How Do You Spell LINEAR GROUP?

1. A linear group is a mathematical group consisting of linear transformations that map a vector space onto itself. In other words, it is a set of functions or operations that preserve the linear structure of a vector space.

   To understand this definition, it is necessary to clarify a few terms. A vector space is a mathematical structure that consists of a set of objects, known as vectors, along with a field of scalars (usually real or complex numbers) and specific operations for vector addition and scalar multiplication. Linear transformations, on the other hand, are functions that preserve vector addition and scalar multiplication properties of vector spaces. They can be represented by matrices and are commonly used to describe operations such as rotations, reflections, and dilations.

   A linear group, therefore, encompasses a collection of such linear transformations. For a group to be considered linear, it must fulfill certain properties. Firstly, it must contain an identity element, which is a transformation that leaves every vector unchanged. Secondly, it must be closed under composition, meaning that the composition of any two linear transformations in the group is also a linear transformation. Lastly, every linear transformation in the group must have an inverse, which is another linear transformation that, when composed, yields the identity transformation.

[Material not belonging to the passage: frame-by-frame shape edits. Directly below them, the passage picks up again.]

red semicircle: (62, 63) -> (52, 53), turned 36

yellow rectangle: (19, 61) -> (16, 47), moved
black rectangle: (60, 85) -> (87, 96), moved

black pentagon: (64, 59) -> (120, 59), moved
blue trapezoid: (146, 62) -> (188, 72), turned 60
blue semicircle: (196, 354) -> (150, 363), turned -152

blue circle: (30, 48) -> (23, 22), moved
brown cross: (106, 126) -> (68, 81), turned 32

   Linear groups have significant applications in various branches of mathematics and physics. They often arise in the study of symmetry and the description of motion and transformations in vector spaces.

The word "linear" in "linear group" is derived from the Latin word "linea", meaning "line". In mathematics, a linear group refers to a group of linear transformations, which are functions that preserve straight lines. The term was first introduced by the German mathematician Sophus Lie in the late 19th century.